I was on the phone with Narc when I swung back into my building. We were negotiating where to have dinner. My super was at the door. I ended up telling Narc to come up to my place and we'd figure it out there. Back at home, I popped in the DVD of Sunday night's recital. Unfortunately, it was skipping all over the place, so I couldn't really get a sense of my performance. I have to get another copy.
Narc called at around 9:30 and told me he was outside my building. Nearly 10 minutes passed, and he hadn't buzzed up. It turns out that my super caught hold of him in the lobby and started asking him all sorts of questions-- first joking about where we were going out to eat (having eavesdropped on my earlier phone call) and then asking him where he went to college, what he studied, what kind of music he was into, etc. Very strange...
Narc and I ended up ordering in Thai food and watching American Idol. My mom called at one point and I answered the phone. She started asking me about how much weight I've lost and what I weigh right now.
"I can't really talk about that right now," I said.
When I hung up the phone, Narc gave me a funny look.
"Was that one of your 'supportive friends'?" he asked. "Were you talking about me?"
"No. It was my mom," I said. "And she asked about my weight. That's all."
"Oh."
Anyway, I played a little piano later (including the Zelda theme song) and then we watched The Colbert Report in bed. This morning, as we headed out onto the street, we passed my super again. I felt a little awkward.
Anyway, I'm getting reviewed this afternoon in class. We're covering the Russian Revolution. I'm sure it will be fine, but I always hate this observation day.
I wonder what Narc is going to say to me after his analysis tomorrow?
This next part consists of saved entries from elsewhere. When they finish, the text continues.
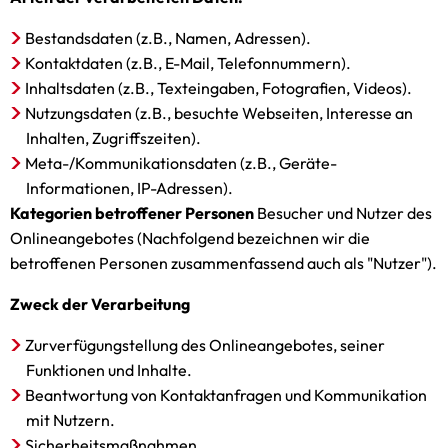
Bestandsdaten (z.B., Namen, Adressen).
Kontaktdaten (z.B., E-Mail, Telefonnummern).
Inhaltsdaten (z.B., Texteingaben, Fotografien, Videos).
Nutzungsdaten (z.B., besuchte Webseiten, Interesse an
Inhalten, Zugriffszeiten).
Meta-/Kommunikationsdaten (z.B., Geräte-
Informationen, IP-Adressen).
Kategorien betroffener Personen
Besucher und Nutzer des
Onlineangebotes (Nachfolgend bezeichnen wir die
betroffenen Personen zusammenfassend auch als "Nutzer").
Zweck der Verarbeitung
Zurverfügungstellung des Onlineangebotes, seiner
Funktionen und Inhalte.
Beantwortung von Kontaktanfragen und Kommunikation
mit Nutzern.
Sicherheitsmaßnahmen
I'm wondering how it is that I suddenly feel so strong and so over this.
Perhaps it is the magic of April. April is always the most transformative month for me. All major change happens in April. April got me sober two years ago. April started my weight loss last year. April is the resurrection.
To Be Alone in Winter is a Deadly Thing.
"SOL D'INVERNO E COSA DA MORIRE!"
No one is alone in April.
"NIUNO E SOLO L'APRIL."
(April is the cruelest month. Breeding Lilacs out of the dead land, mixing Memory and desire, stirring Dull roots with spring rain. Winter kept us warm, covering Earth in forgetful snow, feeding A little life with dried tubers.)
April, come she will,
When streams are ripe and swelled with rain.